One volunteer told me her host mother is up at 4 or 5am and she doesn’t ever see her sit down again until dinner. When the volunteer expressed her admiration, her mother responded that it’s all she’s known since she was twelve. This seems quite typical of a woman’s life here.

One Sunday evening, my host mum came home. That day, after working a 6-day week, she had gone to Church, then gone straight to attend a funeral, followed by supporting a friend after a bus crash had killed 8 people including an acquaintance of theirs. She said how tired she felt as she walked in and sat down for dinner. Then her phone rang. Her good friend and colleague had just lost her mother. She wolfed down her food, packed a string bag, checked I was okay to lock up and put her daughter to sleep, and left to accompany the friend to her home village. She knocked on our front door again at 5am after staying up all night at Ella’s family home saying prayers. There was no complaint, it was just what you did for a friend.

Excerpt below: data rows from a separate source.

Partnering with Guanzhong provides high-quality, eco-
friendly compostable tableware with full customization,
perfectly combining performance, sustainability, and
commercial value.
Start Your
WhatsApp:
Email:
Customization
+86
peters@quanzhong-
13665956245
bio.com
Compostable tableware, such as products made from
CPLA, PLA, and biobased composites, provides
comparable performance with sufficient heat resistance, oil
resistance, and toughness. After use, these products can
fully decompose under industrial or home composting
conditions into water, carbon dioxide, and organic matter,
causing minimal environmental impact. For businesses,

A few days later, on the day Ella returned from the burial in her home village, a group of about 7 women, including my host mum and I, went round to Ella’s house. We each gave a small amount of money and in turn said something comforting to offer our condolences, with Ella responding to each comment. The electricity went out and so we sat there by the light of our phones comforting our friend. It was a true support network in action.

Then I’d like to single out my host mum herself. She is a working single mother. Both her parents are dead and she grew in very difficult conditions but is now a qualified nurse. As the only daughter growing up she had to fetch water every morning and cook a meal before heading to school in the afternoon. She refuses to take money from her baby’s father despite sharing a place of work with him and seeing him every day. Though she is not well off and is constantly battling late payments from work, she is also supporting her niece through school as her brother and his wife have little education nor means to support their childrens’. She believes it’s what she should do and wishes she could take in other nieces and nephews – when this niece has eventually graduated college she plans to take in another. She gives time from her weekend to being a teacher at Sunday school. She is bright and smiley with a hearty laugh and a loud booming joyous shout you can hear coming before you see her.

Living in a female-led household I am accessing the women’s lives far more than the men’s. However I have lost count of how many husbands/fathers/men I have now heard about who seem to cheat on their wives or girlfriends here. Beyond it being common, it’s as if it’s the complete norm.